A Treatise on Northern Ireland, Volume I

A Treatise on Northern Ireland, Volume I PDF Author: Brendan O'Leary
Publisher: Oxford University Press
ISBN: 0192558153
Category : History
Languages : en
Pages : 559

Get Book Here

Book Description
This brilliantly innovative synthesis of narrative and analysis illuminates how British colonialism shaped the formation and political cultures of what became Northern Ireland and the Irish Free State. A Treatise on Northern Ireland, Volume I provides a somber and compelling comparative audit of the scale of recent conflict in Northern Ireland and explains its historical origins. Contrasting colonial and sectarianized accounts of modern Irish history, Brendan O'Leary shows that a judicious meld of these perspectives provides a properly political account of direct and indirect rule, and of administrative and settler colonialism. The British state incorporated Ulster and Ireland into a deeply unequal Union after four re-conquests over two centuries had successively defeated the Ulster Gaels, the Catholic Confederates, the Jacobites, and the United Irishmen—and their respective European allies. Founded as a union of Protestants in Great Britain and Ireland, rather than of the British and the Irish nations, the colonial and sectarian Union was infamously punctured in the catastrophe of the Great Famine. The subsequent mobilization of Irish nationalists and Ulster unionists, and two republican insurrections amid the cataclysm and aftermath of World War I, brought the now partly democratized Union to an unexpected end, aside from a shrunken rump of British authority, baptized as Northern Ireland. Home rule would be granted to those who had claimed not to want it, after having been refused to those who had ardently sought it. The failure of possible federal reconstructions of the Union and the fateful partition of the island are explained, and systematically compared with other British colonial partitions. Northern Ireland was invented, in accordance with British interests, to resolve the 'hereditary animosities' between the descendants of Irish natives and British settlers in Ireland. In the long run, the invention proved unfit for purpose. Indispensable for explaining contemporary institutions and mentalities, this volume clears the path for the intelligent reader determined to understand contemporary Northern Ireland.

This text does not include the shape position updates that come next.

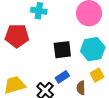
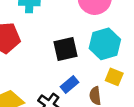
yellow square: (97, 75) -> (114, 77), turned -32

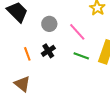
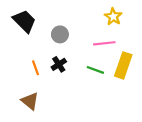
pink line: (77, 32) -> (104, 43), moved, turned -54

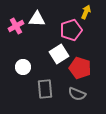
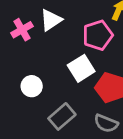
white triangle: (37, 19) -> (51, 20), turned -36
gray rectangle: (45, 89) -> (62, 116), turned 54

A Treatise on Northern Ireland

A Treatise on Northern Ireland PDF Author: Brendan O'Leary
Publisher:
ISBN: 0199243344
Category : History
Languages : en
Pages : 559

Get Book Here

Book Description
The first volume of the definitive political history of Northern Ireland.

Traveling Irishness in the Long Nineteenth Century

Traveling Irishness in the Long Nineteenth Century PDF Author: Marguérite Corporaal
Publisher: Springer
ISBN: 3319525271
Category : Literary Criticism
Languages : en
Pages : 260

Get Book Here

Book Description
Exploring the effects of traveling, migration, and other forms of cultural contact, particularly within Europe, this edited collection explores the act of traveling and the representation of traveling by Irish men and women from diverse walks of life in the period between Grattan’s Parliament (1782) and World War I (1914). This was a period marked by an increasing physical and cultural mobility of Irish throughout Britain, Continental Europe, the Americas, and the Pacific. Travel was undertaken for a variety of reasons: during the Romantic period, the ‘Grand Tour’ and what is now sometimes referred to as medical tourism brought Irish artists and intellectuals to Europe, where cultural exchanges with other writers, artists, and thinkers inspired them to introduce novel ideas and cultural forms to their Irish audiences. Showing this impact of the nineteenth-century Irish across national borders and their engagement with global cultural and linguistic traditions, the volume will provide novel insights into the transcultural spheres of the arts, literature, politics, and translation in which they were active.